Family was home, but no injuries were reported
It’s a story that may not come again until 2061. That is when Halley’s Comet is expected to enter Earth’s solar system again after May 27.
A possible meteorite from remnants of Halley’s Comet may have crashed through the roof of a house on Old Washington Crossing-Pennington Road around 1 p.m. May 8, according to the Hopewell Township Police Department.
The metallic object struck the roof of the one-story house and landed on the floor inside the house, police said. The oblong-shaped object measured about four inches by six inches. The residents were at home, but no one was injured.
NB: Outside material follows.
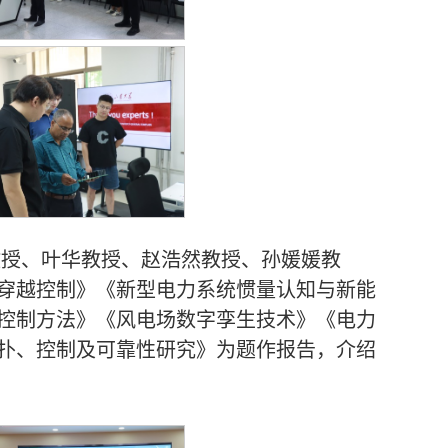
丁磊教授、叶华教授、赵浩然教授、孙媛媛教
穿越控制》《新型电力系统惯量认知与新能
控制方法》《风电场数字孪生技术》《电力
扑、控制及可靠性研究》为题作报告，介绍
Police believe the metallic object may actually be related to the current meteor shower called Eta Aquarid, and reached out to other agencies to help identify it and to safeguard the residents and the object.
The Eta Aquarid meteor shower has been active since April 15 and will remain active through May 27, according to www.space.com. It was expected to peak May 5-6.
A significant outburst is possible, caused by particles ejected from Comet Halley in 390 B.C. (Before Christ), said Bill Cooke of the Meteoroid Environment Office at NASA’s Marshall Space Flight Center in Huntsville, Ala.
The Eta Aquarid meteor shower is categorized as a strong shower, according to www.space.com. The maximum rate for shooting stars in a clear sky is about 50 per hour. The meteors travel across the sky about 41 miles per second.
The shower is caused by ice and dust left behind by Halley’s Comet. When the Earth passes through the comet’s debris, the comet crumbs heat up as they enter the Earth’s atmosphere, according to www.space.com. The result is “shooting stars” that streak across the sky.
Halley’s Comet takes about 76 years to orbit the sun once, and will not enter the solar system again until 2061, according to www.space.com. The comet is named after English astronomer Edmond Halley, who examined reports of comets approaching Earth in 1531, 1607 and 1682.
Halley concluded that the sightings were all of the same comet, which returned over and over again, according to www.space.com. He predicted the comet would return in 1758. He did not live to see it, but the comet was later named in his honor.